Her âşık ustası ile iftihar eder
Feryadı figanım ah ü zâr oldu
Saz oldu vücudum tel ne ilazım
(Zefil Necmi)
++++++++++
Halk şairlerimizin ters bir kaderi vardır. Âşıklar alçak gönüllü kişiler olduklarından şiirlerinde çoğu kez memleketlerini, açık künyelerini, yaşadıkları yılları belirtmezler. Sadece tabşırma ile yetinirler. Mahlasları dışında ad bulma olanağı çoğunlukla yoktur.
Halk şairlerinin şiirlerinde çoğunlukla yaşadığı yöreleri belirleyen izlerin bulunmayışı, bazı halk şairlerinin memleketlerinin karıştırılmasına neden olmuş; örneğin, Çorumlu Deli Boran güneyli sanılmış, Tokatlı Gedai de Beşiktaşlı sanılarak edebiyat dünyasına Beşiktaşlı Gedai olarak tanıtılmıştır.
Sadettin Nüzhet Ergun ise 1933 yılında Beşiktaşlı Gedai adlı bir kitap yayımlayarak Tokatlı Gedai’nin İstanbul’a mal edilmesine neden olmuştur.
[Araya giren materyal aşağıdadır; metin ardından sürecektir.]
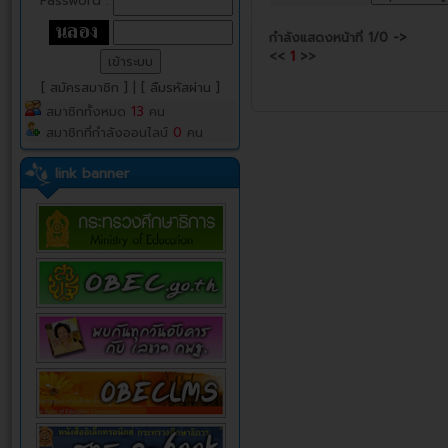
Password :
กำลังแสดงหน้าที่
1/0
->
<<
1
>>
[ สมัครสมาชิก ]
|
[ ลืมรหัสผ่าน ]
สมาชิกทั้งหมด
13
คน
สมาชิกที่กำลังออนไลน์
0
คน
link banner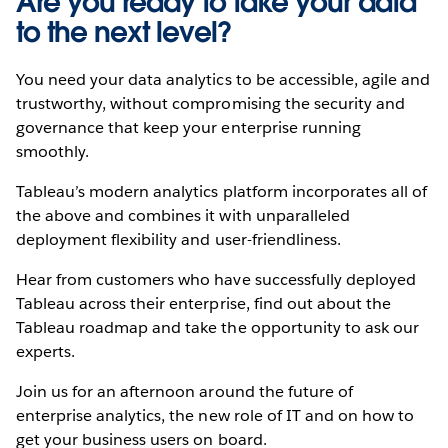
Are you ready to take your data
to the next level?
You need your data analytics to be accessible, agile and
trustworthy, without compromising the security and
governance that keep your enterprise running
smoothly.
Tableau’s modern analytics platform incorporates all of
the above and combines it with unparalleled
deployment flexibility and user-friendliness.
Hear from customers who have successfully deployed
Tableau across their enterprise, find out about the
Tableau roadmap and take the opportunity to ask our
experts.
Join us for an afternoon around the future of
enterprise analytics, the new role of IT and on how to
get your business users on board.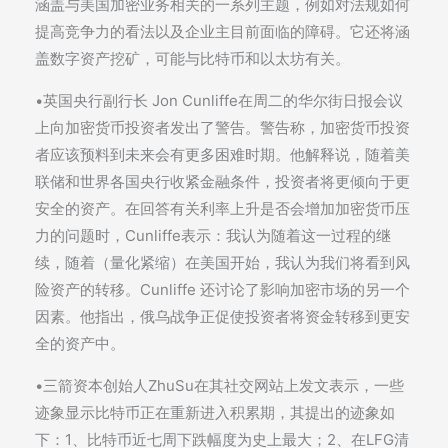
涵盖与美国加密业务相关的一系列主题，例如对法规如何
提高竞争力的看法以及企业主目前面临的障碍。它还将涵
盖数字资产挖矿，可能与比特币和以太坊有关。
•英国央行副行长 Jon Cunliffe在周二的华尔街日报会议
上向加密货币投资者发出了警告。警告称，加密货币投资
者应该预料到未来会有更多困难时期。他解释说，随着美
联储和世界各国央行收紧金融条件，投资者将更倾向于更
安全的资产。在回答有关利率上升是否会增加加密货币压
力的问题时，Cunliffe表示：我认为随着这一过程的继
续，随着（量化紧缩）在美国开始，我认为我们将看到风
险资产的转移。Cunliffe 还讨论了影响加密市场的另一个
因素。他指出，俄乌战争正促使投资者将资金转移到更安
全的资产中。
•三箭资本创始人ZhuSu在其社交网站上发文表示，一些
迹象显示比特币正在重新进入积累期，其提出的迹象如
下：1、比特币近七周下跌幅度为史上最大；2、在LFG清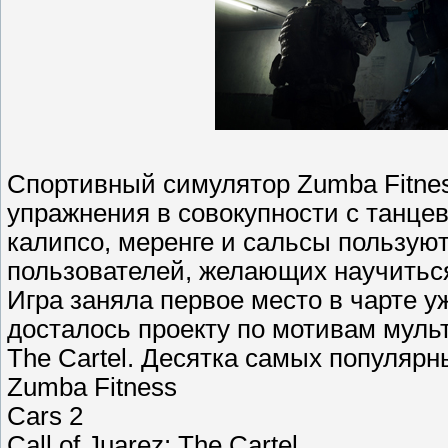
Спортивный симулятор Zumba Fitne
упражнения в совокупности с танц
калипсо, меренге и сальсы пользую
пользователей, желающих научиться 
Игра заняла первое место в чарте у
досталось проекту по мотивам мультф
The Cartel. Десятка самых популяр
Zumba Fitness
Cars 2
Call of Juarez: The Cartel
Ne zaman ki, Muhtar Yahya Dağlı Gedai’nin manevi oğlu Dr. Rıza Bey’le tanışıp, Gedai’nin defterlerini elde edip, Dr. Rıza Bey’den hayatı hakkında gerçek bilgileri öğrenip Tokatlı olduğunu anlayınca durum değişmiş ve Dr. Ali Rıza Bey’den aldığı bilgilere dayanarak Tokat’a gidip araştırmalar yapmış; 1943’te de Tokatlı Gedai adlı bir eser yayımlamıştır. Ne yazık ki hâlâ bu yanılgı tam düzelmiş değildir. Kimileri yine Tokatlı Gedaî’yi Beşiktaşlı Gedaî olarak göstermektedir.
Emrah kolundan sonra bu yörede oluşan önemli bir âşık kolu da Talibî koludur.
Mezar taşında:
Ben garip başım garip
Sılada eşim garip
Ölsem mezara girsem
Mezarda taşım garip
biçiminde arı, duru, temiz bir Türkçe ile bir dörtlüğü bulunan Talibî’nin baskın özelliği çok iyi saz çalması, şiirlerinde öğüt ağırlıklı etkin söylemlerin ön planda olmasıdır. Bu durum çıraklarının da ana özelliklerindendir. Talibî gibi ahenkli ve coşkulu söyleyişlerin benzerini:
Baş uydurup gözün aç gel didâre
Bu didârda kavga olmaz kal olmaz
Uydur işleğini Hakk’a hoş ola
Bala bal demekle ağız bal olmaz
gibi çırağı Fedaî’de ve diğer çıraklarında görmek mümkündür.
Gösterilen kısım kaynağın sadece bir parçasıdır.